Recent talks with Chinese ended last week with the
feeling that we have gained little ground. And with good reason. Only the US sees the
growing trade deficits and the dollar-Yuan peg as a problem of growing
importance.
The Chinese general/philosopher Sun
Tzu once wrote “. . . If you know the enemy
and know yourself, your victory will not stand in doubt, if you know Heaven
and know Earth, you may make your victory complete”. He seemed to be
offering rather pointed advice several thousand years removed on how
negotiations with the US should proceed.
The topics on the table are important, at least to the US negotiators.

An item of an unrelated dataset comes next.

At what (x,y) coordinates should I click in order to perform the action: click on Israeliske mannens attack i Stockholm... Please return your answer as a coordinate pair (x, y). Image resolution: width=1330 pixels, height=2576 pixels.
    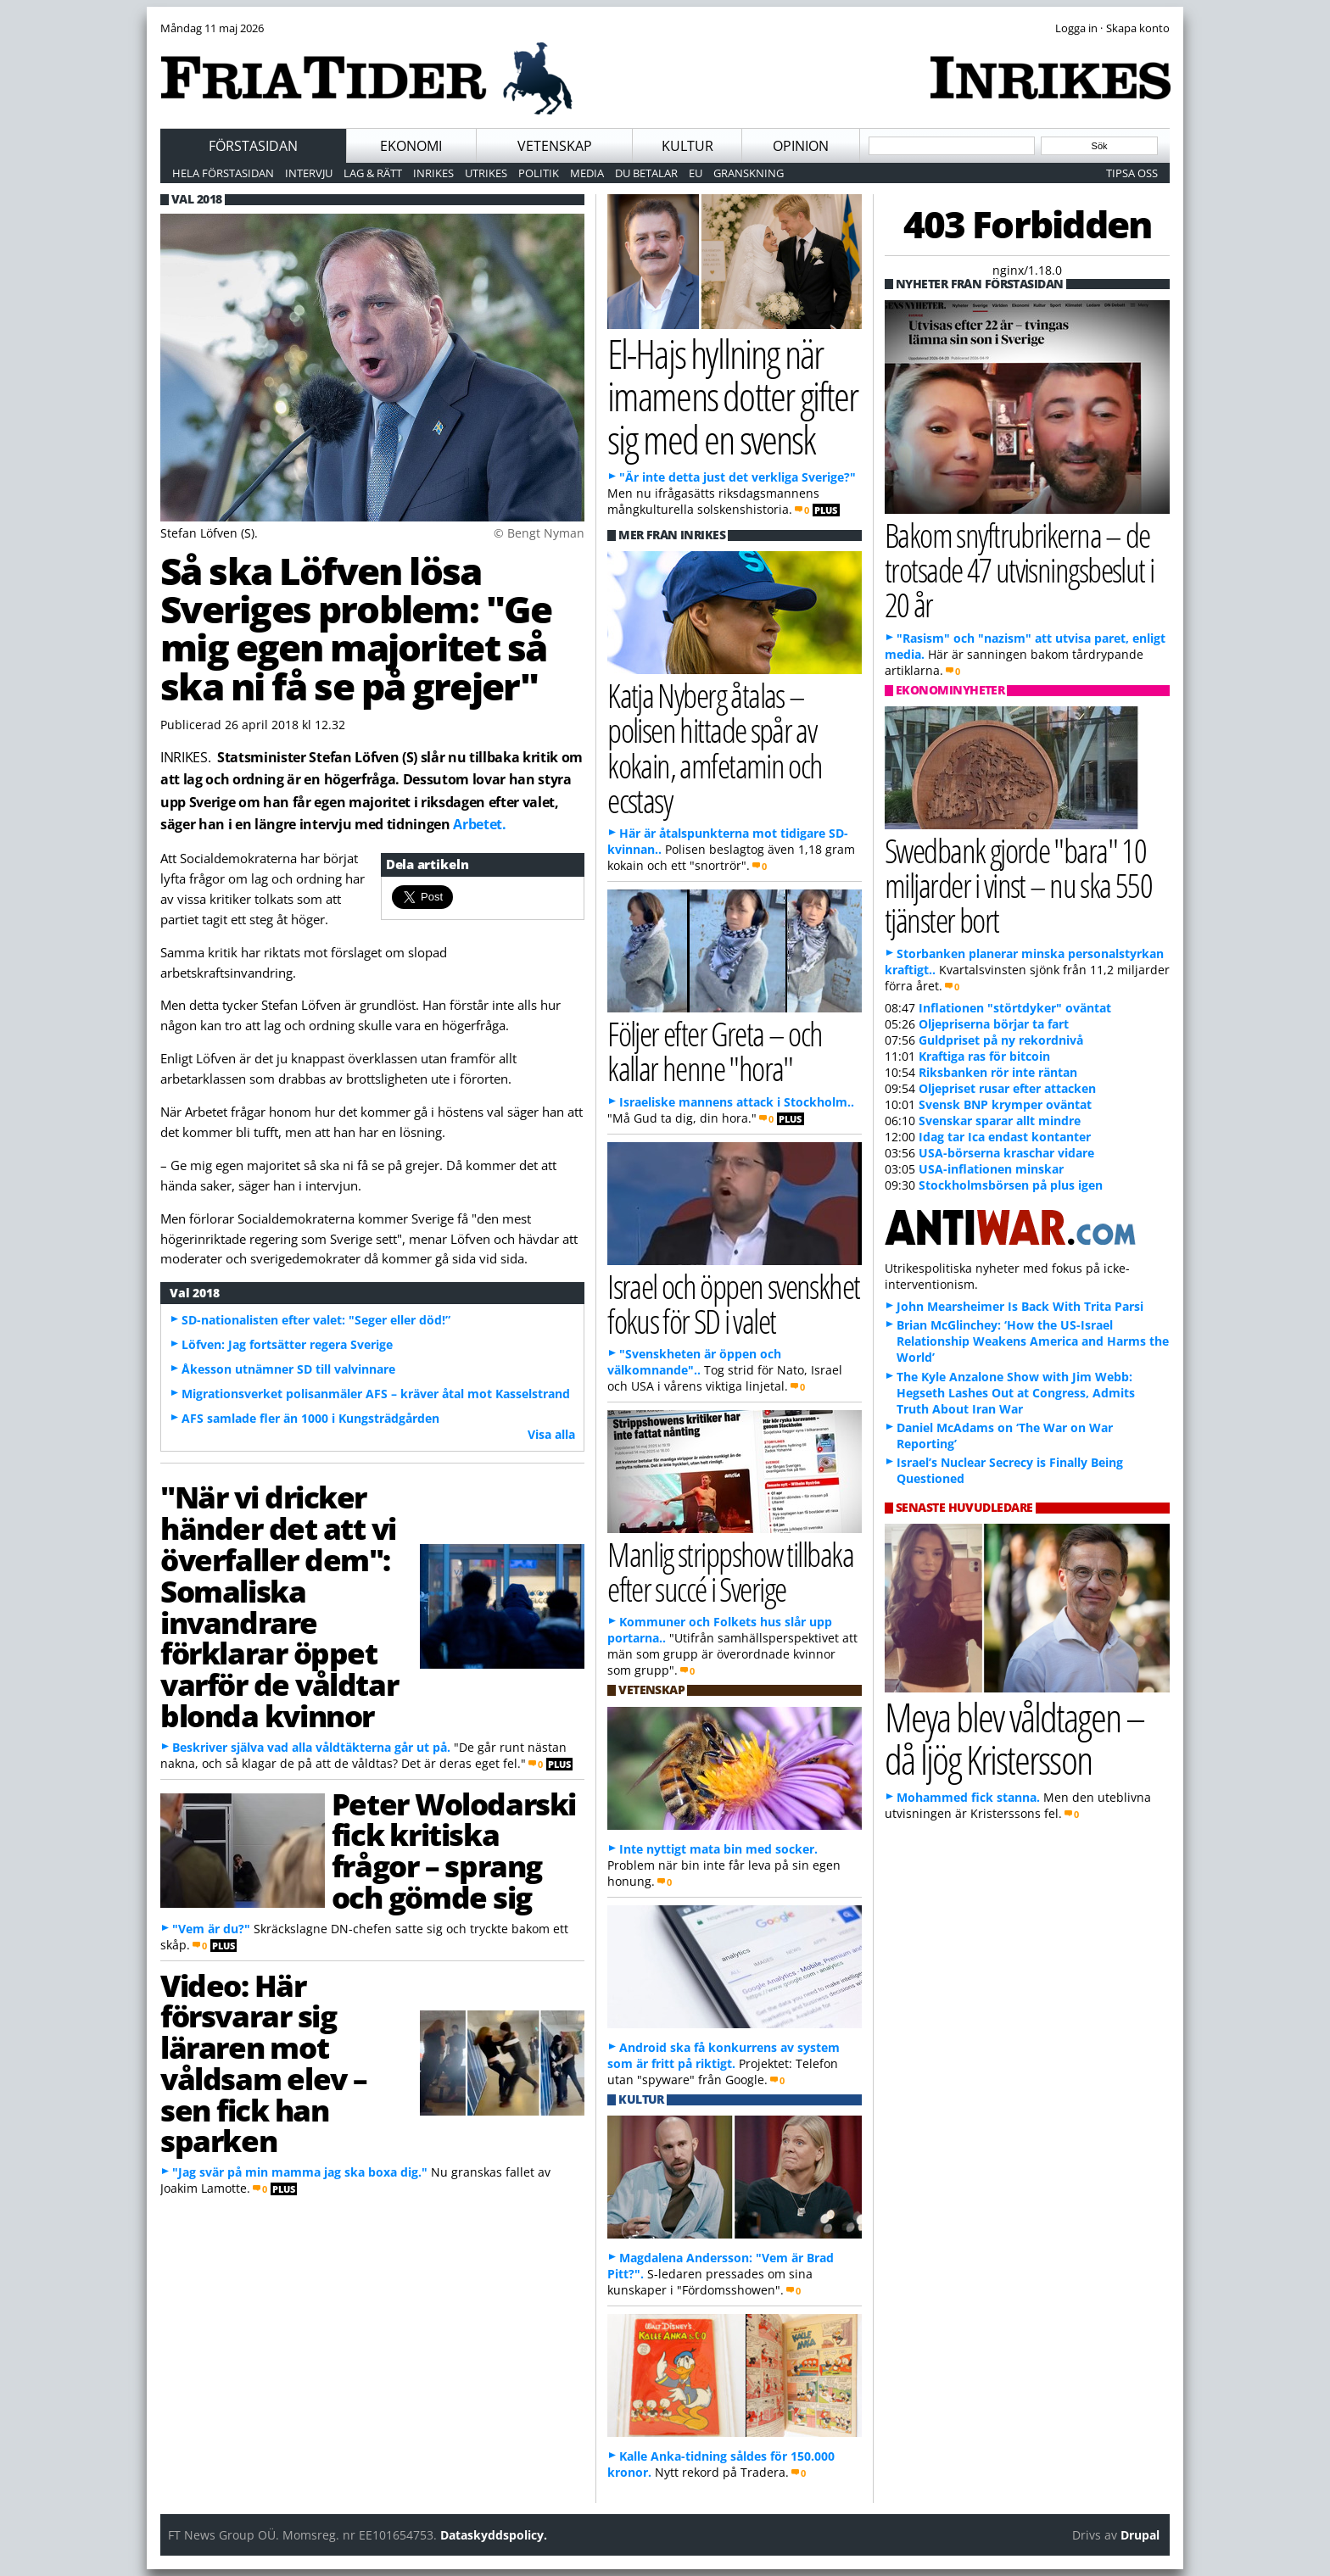     Looking at the image, I should click on (736, 1102).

But the issues seem less so to the Chinese who, represented by Vice Premier
Wu Yi, left both the White House and Congress frustrated by the seeming lack
of interest in the subject.
The US wants the same thing it has always wanted: concessions. The
topics discussed at the most recent meeting by these two global giants have
focused on the tight control the Chinese have kept on the Yuan and the ever
burgeoning trade deficit the US believes is attributable to the perceived
undervalue of that currency.
Congress has made it clear that the situation is not tolerable and
seeks to stem the imbalance by imposing duties on imported goods. This stance
is seen as a vague attempt by the lawmakers to prompt the Chinese to allow
their currency to adjust itself naturally on the open market.
The Yuan however is not the problem. There is no real proof that the
sovereign regulation of a country’s own currency has any impact on the
balance of trade between other nations. The People’s Bank of China
prints money to control short-term interest rates within its borders. These
rates help regulate their economy using them in the same fashion as the
Federal Reserve.
These internal controls have little effect on trade deficits. The
Chinese produce goods and the US buys – often on credit, over $233
billion worth. And this is where the members of Congress see the source of
the problem.
The US
contends that the PBOC prints money for a different purpose. They contend
that the Chinese are using their cheaper currency to buy dollars and then buy
dollar denominated assets. While this may be perceived as trade adverse, the
Chinese and most economists see the problem differently.
It is important to remember that the Chinese view the US as a mature
economy with a banking system with a strong network of banks whose link helps
control the nation’s economic health. This close association allows our
institutions to make risk-adjusted decisions about credit. The Chinese do not
yet have that sort of infrastructure in place. Their meteoric rise in the
global marketplace has exposed some flaws when held against similar banking
structures in other countries. Removing the dollar-Yuan peg will offer little
in the way of an equitable fix especially from the Chinese point of view.
Pushing China to change is largely a waste of time. There are three
reasons for this. China has a low-wage workforce at its disposal comparative
to much more mature economies in the US and Europe. This is one of the most prominent reasons behind
the trade imbalances.
I mention Europe at this
point in the discussion for a good reason. Much to the dissatisfaction of the
US, the Yuan is allowed to float against the Euro. The same type of trade
imbalance exists there as well. If you were to do a side-by-side comparison
over the last ten-years, you would notice that the amount of exports from
China to Europe have grown almost in tandem with the US.
The second reason the US
should drop their zealous effort to fix this currency issue portrays a basic
misunderstanding of where the Chinese are right now. The only link the PBOC
has with the economy has comes with their attempt to regulate is what is
called nominal prices.
Supply and demand regulates
nominal prices by putting pressure on nominal exchange rates. Nominal prices
are described as a monetary unit. When nominal prices are used as the PBOC
does, the math becomes much simpler allowing currencies to be exchanged in a
straightforward manner. Comparative advantage, the US should note, affects
the rest.
And lastly, efforts by
the US to force the Chinese to shift their policies could precipitate a
possible currency collaboration with other Asian nations. This would benefit
China’s smaller neighbors, whose economies are equally immature and
whose labor force may be seen as a threat to the competitive advantage the
Chinese have internationally.
Such Euro like
affiliations would not serve the US interests and would make Congressional
pressures concerning duties and the Treasury department’s repeated
request to float their currency a moot point.